もちろん、原則を理解しておくことに一定の効果はあります。

例えば「ハイリスクなものはハイリターンである」という原則を覚えておけば、仮想通貨が大きなリターンを得られると説明されても、「相応のリスクがあるはずだ」としっかり判断できます。

しかし、隙間時間を活用する程度の勉強で、投資に関することを全て理解しようとしても、それは無理なのです。

 

世界最先端のビジネススクールでのできごと

財務省、マッキンゼーを経て、ロボアドバイザーを活用した資産運用サービスWealthNavi(ウェルスナビ)を創業した柴山さんが実際に体験した話で印象的なものがあります。

 

柴山さんがINSEADというビジネススクールで金融工学を学んでいた際、そこにいるMBA学生(世界トップクラスの経営修士)ですら投資における基本的な概念を理解できていないことを発見したのです。

 

ある日、「分散投資」という概念について、教授がとある大学生に質問をしました。

「いま、あなたが米国企業500社に分散して投資をしているとしましょう。運用資金の総額を変えずに、投資先を500社から501社に増やすとして、その際ジンバブエ航空の株式を新たに購入するとする。この場合、ポートフォリオ全体のリスクは上がるだろうか下がるだろうか。」

 

すると学生が答えました。

「投資のリスクは当然、上がります。なぜならばジンバブエ航空への投資は高いリスクが存在します。さらには、ジンバブエにおける政治リスクも加わります。」

 

しかし教授は残念そうに首を振りながら回答しました。

「君は分散効果を何一つ理解していない。この米国企業500社への投資にジンバブエ航空への投資を加えたのであれば、投資全体のリスクは下がる。なぜならば米国企業とジンバブエ航空の株価の動きは原則として無関係だからだ。これらのリスクは無関係であるということにより打ち消し合い、全体のリスクを下げる効果をもたらす。これが分散効果の基本的な考え方だ。」

その後、教授と学生の間では何度もやりとりがありましたが、最終的にはこの学生は分散効果という考え方を理解できずに終わったそうです。

 

ジンバブエは世界の経済史でも類を見ないほどのインフレを記録しており、確かに単体で見ると大きなリスクがあります。このジンバブエの企業をポートフォリオに組み入れると、「リスクが上がるのでは」と考えたくなる気持ちもわかります。

 

どうしても、ジンバブエの会社だからリスクが高い、という前提に捕われてしまったのでしょう。このようなやりとりは、金融工学を学ぶ過程でいくつもあったそうです。

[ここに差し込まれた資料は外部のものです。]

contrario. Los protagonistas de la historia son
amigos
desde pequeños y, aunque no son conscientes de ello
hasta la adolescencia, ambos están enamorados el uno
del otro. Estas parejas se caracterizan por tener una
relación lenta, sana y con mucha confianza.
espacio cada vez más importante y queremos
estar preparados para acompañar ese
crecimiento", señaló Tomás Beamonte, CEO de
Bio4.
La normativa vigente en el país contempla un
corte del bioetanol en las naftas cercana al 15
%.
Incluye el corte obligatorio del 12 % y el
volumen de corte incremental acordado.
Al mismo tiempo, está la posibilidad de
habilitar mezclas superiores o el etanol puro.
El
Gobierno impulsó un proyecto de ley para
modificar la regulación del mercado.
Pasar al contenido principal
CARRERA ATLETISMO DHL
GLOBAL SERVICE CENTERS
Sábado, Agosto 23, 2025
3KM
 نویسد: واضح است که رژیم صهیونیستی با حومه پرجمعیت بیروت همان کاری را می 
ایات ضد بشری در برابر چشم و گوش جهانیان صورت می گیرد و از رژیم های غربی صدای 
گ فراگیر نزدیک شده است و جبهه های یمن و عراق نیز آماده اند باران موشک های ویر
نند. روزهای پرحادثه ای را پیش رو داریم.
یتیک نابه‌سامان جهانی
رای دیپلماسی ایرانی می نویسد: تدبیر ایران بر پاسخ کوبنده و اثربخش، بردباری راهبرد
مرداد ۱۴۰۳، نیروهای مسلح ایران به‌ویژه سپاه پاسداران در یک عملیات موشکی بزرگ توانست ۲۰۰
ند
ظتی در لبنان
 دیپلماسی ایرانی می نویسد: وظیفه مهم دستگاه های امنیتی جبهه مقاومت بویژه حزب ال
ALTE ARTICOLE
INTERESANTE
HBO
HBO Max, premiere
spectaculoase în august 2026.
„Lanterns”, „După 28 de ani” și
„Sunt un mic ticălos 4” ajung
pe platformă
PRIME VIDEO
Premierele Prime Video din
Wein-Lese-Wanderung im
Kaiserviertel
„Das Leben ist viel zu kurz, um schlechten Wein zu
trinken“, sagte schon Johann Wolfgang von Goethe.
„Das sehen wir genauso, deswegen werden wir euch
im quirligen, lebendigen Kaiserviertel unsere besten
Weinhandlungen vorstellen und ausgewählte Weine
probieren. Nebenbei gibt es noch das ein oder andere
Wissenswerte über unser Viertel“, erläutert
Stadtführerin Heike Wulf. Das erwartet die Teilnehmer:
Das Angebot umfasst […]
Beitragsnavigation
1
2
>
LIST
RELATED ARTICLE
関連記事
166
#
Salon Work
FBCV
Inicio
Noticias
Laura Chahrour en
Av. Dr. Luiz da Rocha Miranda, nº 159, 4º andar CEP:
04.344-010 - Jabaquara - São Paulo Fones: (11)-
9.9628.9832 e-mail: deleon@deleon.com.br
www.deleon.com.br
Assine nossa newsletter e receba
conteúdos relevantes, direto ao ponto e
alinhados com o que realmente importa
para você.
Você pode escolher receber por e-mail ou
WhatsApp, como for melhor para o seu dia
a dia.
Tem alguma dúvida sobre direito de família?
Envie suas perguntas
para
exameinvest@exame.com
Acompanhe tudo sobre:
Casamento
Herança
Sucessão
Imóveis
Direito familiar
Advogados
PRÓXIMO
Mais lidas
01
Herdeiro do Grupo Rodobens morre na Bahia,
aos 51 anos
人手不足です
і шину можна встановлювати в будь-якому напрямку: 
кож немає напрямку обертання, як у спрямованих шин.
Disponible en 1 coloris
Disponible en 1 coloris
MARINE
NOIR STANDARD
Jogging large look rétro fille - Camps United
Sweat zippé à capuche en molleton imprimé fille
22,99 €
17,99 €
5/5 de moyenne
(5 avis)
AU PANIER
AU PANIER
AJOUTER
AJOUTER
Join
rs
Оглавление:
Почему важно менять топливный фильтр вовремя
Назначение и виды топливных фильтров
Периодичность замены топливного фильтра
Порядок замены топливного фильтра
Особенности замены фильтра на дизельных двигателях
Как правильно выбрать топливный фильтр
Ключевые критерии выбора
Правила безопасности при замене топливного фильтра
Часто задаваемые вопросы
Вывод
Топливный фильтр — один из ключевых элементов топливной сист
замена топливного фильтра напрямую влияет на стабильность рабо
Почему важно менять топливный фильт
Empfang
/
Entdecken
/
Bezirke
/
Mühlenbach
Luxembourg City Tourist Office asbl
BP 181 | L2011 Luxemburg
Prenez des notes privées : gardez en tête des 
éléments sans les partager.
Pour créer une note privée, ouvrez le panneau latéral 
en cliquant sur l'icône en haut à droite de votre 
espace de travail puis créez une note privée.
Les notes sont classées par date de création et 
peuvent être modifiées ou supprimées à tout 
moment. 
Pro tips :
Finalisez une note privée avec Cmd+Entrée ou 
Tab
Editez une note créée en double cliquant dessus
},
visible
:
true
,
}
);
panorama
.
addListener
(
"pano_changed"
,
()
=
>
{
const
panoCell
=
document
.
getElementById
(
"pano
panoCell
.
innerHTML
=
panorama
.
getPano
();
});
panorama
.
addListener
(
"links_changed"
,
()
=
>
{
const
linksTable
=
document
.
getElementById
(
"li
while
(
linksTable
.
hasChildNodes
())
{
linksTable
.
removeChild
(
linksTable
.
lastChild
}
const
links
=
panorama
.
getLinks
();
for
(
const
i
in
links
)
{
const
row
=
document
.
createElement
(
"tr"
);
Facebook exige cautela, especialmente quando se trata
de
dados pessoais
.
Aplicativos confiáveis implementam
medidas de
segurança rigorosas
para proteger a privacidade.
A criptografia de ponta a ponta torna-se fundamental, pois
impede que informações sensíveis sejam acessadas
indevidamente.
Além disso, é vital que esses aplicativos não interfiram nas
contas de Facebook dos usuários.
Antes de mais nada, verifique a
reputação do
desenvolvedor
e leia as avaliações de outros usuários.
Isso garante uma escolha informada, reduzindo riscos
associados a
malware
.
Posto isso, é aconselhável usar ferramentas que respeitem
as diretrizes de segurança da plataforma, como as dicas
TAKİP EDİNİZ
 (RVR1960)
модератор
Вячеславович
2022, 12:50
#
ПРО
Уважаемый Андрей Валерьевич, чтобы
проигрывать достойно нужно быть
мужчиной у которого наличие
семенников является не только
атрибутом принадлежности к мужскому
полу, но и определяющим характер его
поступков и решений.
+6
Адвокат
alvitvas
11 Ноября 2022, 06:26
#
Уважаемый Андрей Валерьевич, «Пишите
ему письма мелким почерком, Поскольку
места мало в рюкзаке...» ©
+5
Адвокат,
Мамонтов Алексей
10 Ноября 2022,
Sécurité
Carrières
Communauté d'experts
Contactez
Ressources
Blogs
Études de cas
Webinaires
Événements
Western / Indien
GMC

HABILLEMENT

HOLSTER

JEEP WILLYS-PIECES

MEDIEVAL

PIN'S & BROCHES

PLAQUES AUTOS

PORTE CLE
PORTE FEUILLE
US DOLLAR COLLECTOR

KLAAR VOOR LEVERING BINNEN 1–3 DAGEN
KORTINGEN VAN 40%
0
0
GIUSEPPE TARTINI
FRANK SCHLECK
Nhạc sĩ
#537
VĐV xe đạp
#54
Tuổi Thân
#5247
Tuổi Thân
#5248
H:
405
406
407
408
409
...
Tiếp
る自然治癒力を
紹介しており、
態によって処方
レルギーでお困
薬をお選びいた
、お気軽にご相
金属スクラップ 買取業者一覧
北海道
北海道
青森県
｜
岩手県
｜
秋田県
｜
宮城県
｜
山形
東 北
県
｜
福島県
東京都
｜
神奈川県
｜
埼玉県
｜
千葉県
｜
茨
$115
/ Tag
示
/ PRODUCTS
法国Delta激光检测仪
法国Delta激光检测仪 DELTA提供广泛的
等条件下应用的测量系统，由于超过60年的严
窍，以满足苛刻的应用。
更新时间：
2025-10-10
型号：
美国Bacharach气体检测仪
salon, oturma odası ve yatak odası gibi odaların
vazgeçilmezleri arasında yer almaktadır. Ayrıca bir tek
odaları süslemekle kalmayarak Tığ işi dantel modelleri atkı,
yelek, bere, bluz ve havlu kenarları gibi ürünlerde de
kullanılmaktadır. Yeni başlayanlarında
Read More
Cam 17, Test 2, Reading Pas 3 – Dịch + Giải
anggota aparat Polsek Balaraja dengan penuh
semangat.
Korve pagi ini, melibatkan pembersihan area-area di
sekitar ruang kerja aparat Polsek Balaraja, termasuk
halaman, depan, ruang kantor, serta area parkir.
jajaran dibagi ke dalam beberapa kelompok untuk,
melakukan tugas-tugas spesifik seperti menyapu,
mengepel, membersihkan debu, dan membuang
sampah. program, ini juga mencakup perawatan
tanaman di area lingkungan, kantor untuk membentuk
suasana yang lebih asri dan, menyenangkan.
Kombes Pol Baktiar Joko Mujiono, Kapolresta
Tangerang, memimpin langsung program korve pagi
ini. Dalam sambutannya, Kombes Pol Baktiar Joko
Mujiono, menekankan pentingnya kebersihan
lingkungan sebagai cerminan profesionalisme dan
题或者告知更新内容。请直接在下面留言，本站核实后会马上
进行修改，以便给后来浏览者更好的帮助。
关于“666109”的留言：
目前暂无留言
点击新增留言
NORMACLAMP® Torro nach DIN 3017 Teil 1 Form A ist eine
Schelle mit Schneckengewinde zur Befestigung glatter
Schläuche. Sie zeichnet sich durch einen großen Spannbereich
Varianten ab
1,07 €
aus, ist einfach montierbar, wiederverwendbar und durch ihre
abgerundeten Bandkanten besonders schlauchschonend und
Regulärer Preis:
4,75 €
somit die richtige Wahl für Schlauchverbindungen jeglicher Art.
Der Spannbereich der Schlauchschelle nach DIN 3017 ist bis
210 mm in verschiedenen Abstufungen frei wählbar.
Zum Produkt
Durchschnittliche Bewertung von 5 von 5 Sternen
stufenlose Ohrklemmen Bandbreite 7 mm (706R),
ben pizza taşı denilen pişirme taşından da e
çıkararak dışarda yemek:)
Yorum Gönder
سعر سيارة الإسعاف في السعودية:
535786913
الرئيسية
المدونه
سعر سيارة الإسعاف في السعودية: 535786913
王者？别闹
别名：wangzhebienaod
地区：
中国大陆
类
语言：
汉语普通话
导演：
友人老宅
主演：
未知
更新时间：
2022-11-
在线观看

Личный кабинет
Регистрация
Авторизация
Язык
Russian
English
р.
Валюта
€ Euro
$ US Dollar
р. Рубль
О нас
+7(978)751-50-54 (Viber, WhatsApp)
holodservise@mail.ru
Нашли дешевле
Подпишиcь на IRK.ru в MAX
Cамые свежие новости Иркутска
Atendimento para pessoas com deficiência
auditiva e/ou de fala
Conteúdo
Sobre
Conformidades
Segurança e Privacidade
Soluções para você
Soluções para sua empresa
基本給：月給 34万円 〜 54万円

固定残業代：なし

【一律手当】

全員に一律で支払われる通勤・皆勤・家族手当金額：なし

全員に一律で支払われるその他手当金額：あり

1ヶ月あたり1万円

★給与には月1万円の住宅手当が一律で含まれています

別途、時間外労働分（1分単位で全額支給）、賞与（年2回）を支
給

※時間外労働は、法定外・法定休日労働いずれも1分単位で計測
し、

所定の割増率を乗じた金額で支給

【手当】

毎日投資について熱心に勉強している世界トップクラスのMBAですら、この有様です。それが、ちょっと投資の勉強をかじった程度の人ではどうでしょう。

ほとんど、何も理解していないも同然であるということが分かると思います。

投資の世界というのはそれほどまでに奥が深いのです。

 

人間の脳は投資に向いていない

上がっているものを高く評価してしまう

もう少し根本的な話をすると、そもそも人間の脳というのはそもそも投資に向いていません(笑)

 

例えば、多くの投資家は「リバランス」というのを上手く行うことができません。

リバランスとは、資産配分の適切なバランスを保つために行う取引のことです。

 

仮に、株式を70%、債券を30%保有している投資家がいたとしましょう。

この、株式70%・債券30%という保有比率が、彼にとって適正なバランスだとします。

ここで株式市場の好調によって株式の価格が大きく上がり、全体のポートフォリオが株式80%、債券20%になったとします。

ここで、賢明な投資家であれば、「株を売って債券を買う」という取引をすべきです。このリバランスにより、全体のポートフォリオを株70%、債券30%という割合に戻すべきなのです。

 

しかし、多くの投資家はここで債券を売って、株を買ってしまいます。株は上がっているからもっと持とう、債券は上がっていないから売ろう、と思ってしまうのです。

 

人間の脳は、どうしても、直近で上がっているものを高く評価してしまう傾向。つまり相場が上がっている時に買いたくなり、下がっている時に売りたくなる傾向があります。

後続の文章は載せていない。